> TASK
Everything from the first line of the material below through the line containing "Kolonihagen sliter" must be retyped exactly, and nothing past it.

> RECORDS SHOWN
---
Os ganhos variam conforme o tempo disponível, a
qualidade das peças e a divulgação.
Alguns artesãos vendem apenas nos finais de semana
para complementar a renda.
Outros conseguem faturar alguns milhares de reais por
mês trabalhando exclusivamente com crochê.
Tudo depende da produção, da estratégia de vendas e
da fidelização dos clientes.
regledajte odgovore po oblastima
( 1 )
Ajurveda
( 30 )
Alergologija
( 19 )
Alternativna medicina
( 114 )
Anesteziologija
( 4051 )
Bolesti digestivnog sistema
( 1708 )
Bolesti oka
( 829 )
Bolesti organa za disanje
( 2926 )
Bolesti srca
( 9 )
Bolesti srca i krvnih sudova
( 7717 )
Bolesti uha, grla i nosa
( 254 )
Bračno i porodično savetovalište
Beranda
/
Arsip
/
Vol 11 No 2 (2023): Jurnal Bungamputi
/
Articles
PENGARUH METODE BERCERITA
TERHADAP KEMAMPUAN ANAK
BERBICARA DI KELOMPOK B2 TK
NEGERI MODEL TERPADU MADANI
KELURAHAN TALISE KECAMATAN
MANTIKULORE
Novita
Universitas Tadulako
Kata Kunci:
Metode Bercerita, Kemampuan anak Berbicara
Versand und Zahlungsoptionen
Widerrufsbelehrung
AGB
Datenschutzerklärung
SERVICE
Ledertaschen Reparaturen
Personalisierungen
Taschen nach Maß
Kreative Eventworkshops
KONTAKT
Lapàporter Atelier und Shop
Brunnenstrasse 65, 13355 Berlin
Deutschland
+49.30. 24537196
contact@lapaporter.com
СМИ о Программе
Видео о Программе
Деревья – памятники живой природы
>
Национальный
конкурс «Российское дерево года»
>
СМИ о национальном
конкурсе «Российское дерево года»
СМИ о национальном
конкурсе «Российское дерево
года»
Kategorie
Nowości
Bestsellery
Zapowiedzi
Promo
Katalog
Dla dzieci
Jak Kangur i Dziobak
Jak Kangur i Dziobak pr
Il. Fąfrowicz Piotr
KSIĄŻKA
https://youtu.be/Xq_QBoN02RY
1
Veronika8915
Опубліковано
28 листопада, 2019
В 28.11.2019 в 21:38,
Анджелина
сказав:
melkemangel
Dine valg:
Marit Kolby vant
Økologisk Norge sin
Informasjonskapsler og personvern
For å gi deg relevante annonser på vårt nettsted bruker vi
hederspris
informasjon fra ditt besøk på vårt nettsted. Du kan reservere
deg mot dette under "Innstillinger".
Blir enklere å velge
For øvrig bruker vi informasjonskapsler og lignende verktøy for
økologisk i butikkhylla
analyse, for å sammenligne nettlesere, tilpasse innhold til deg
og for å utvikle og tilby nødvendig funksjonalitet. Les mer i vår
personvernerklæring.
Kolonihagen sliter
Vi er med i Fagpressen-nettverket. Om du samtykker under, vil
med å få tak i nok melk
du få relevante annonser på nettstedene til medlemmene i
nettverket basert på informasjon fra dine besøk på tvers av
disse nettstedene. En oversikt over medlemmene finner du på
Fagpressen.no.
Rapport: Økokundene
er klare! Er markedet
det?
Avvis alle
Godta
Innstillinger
---
> EXERCISE RESPONSE
Os ganhos variam conforme o tempo disponível, a
qualidade das peças e a divulgação.
Alguns artesãos vendem apenas nos finais de semana
para complementar a renda.
Outros conseguem faturar alguns milhares de reais por
mês trabalhando exclusivamente com crochê.
Tudo depende da produção, da estratégia de vendas e
da fidelização dos clientes.
regledajte odgovore po oblastima
( 1 )
Ajurveda
( 30 )
Alergologija
( 19 )
Alternativna medicina
( 114 )
Anesteziologija
( 4051 )
Bolesti digestivnog sistema
( 1708 )
Bolesti oka
( 829 )
Bolesti organa za disanje
( 2926 )
Bolesti srca
( 9 )
Bolesti srca i krvnih sudova
( 7717 )
Bolesti uha, grla i nosa
( 254 )
Bračno i porodično savetovalište
Beranda
/
Arsip
/
Vol 11 No 2 (2023): Jurnal Bungamputi
/
Articles
PENGARUH METODE BERCERITA
TERHADAP KEMAMPUAN ANAK
BERBICARA DI KELOMPOK B2 TK
NEGERI MODEL TERPADU MADANI
KELURAHAN TALISE KECAMATAN
MANTIKULORE
Novita
Universitas Tadulako
Kata Kunci:
Metode Bercerita, Kemampuan anak Berbicara
Versand und Zahlungsoptionen
Widerrufsbelehrung
AGB
Datenschutzerklärung
SERVICE
Ledertaschen Reparaturen
Personalisierungen
Taschen nach Maß
Kreative Eventworkshops
KONTAKT
Lapàporter Atelier und Shop
Brunnenstrasse 65, 13355 Berlin
Deutschland
+49.30. 24537196
contact@lapaporter.com
СМИ о Программе
Видео о Программе
Деревья – памятники живой природы
>
Национальный
конкурс «Российское дерево года»
>
СМИ о национальном
конкурсе «Российское дерево года»
СМИ о национальном
конкурсе «Российское дерево
года»
Kategorie
Nowości
Bestsellery
Zapowiedzi
Promo
Katalog
Dla dzieci
Jak Kangur i Dziobak
Jak Kangur i Dziobak pr
Il. Fąfrowicz Piotr
KSIĄŻKA
https://youtu.be/Xq_QBoN02RY
1
Veronika8915
Опубліковано
28 листопада, 2019
В 28.11.2019 в 21:38,
Анджелина
сказав:
melkemangel
Dine valg:
Marit Kolby vant
Økologisk Norge sin
Informasjonskapsler og personvern
For å gi deg relevante annonser på vårt nettsted bruker vi
hederspris
informasjon fra ditt besøk på vårt nettsted. Du kan reservere
deg mot dette under "Innstillinger".
Blir enklere å velge
For øvrig bruker vi informasjonskapsler og lignende verktøy for
økologisk i butikkhylla
analyse, for å sammenligne nettlesere, tilpasse innhold til deg
og for å utvikle og tilby nødvendig funksjonalitet. Les mer i vår
personvernerklæring.
Kolonihagen sliter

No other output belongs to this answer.